■ **Aim of the exercise**:
The data should be written out in full, exactly as it stands, and the pictures dropped.

[Stored items]
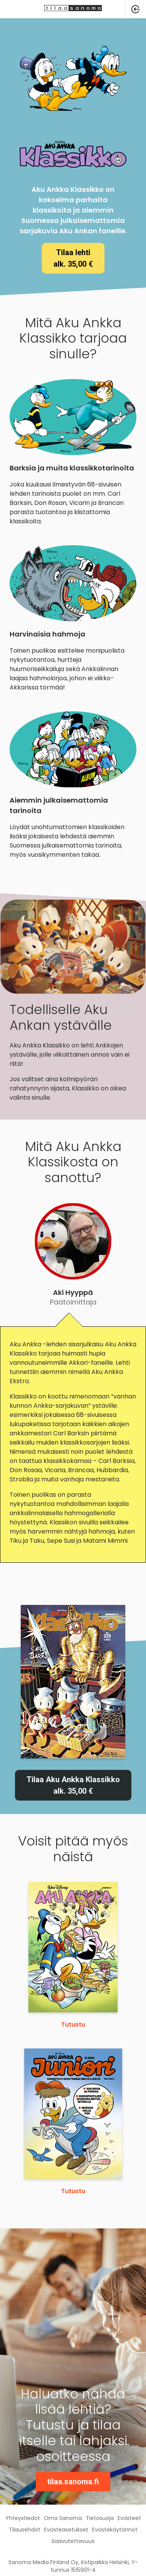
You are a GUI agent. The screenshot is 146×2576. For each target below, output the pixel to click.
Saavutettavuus (73, 2541)
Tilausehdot (24, 2529)
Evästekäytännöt (115, 2529)
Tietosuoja (100, 2518)
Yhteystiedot (22, 2518)
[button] (135, 9)
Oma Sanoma (63, 2518)
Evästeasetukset (66, 2529)
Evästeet (129, 2518)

■ **Solution to the exercise**:
You are a GUI agent. The screenshot is 146×2576. For each target below, output the pixel to click.
Saavutettavuus (73, 2541)
Tilausehdot (24, 2529)
Evästekäytännöt (115, 2529)
Tietosuoja (100, 2518)
Yhteystiedot (22, 2518)
[button] (135, 9)
Oma Sanoma (63, 2518)
Evästeasetukset (66, 2529)
Evästeet (129, 2518)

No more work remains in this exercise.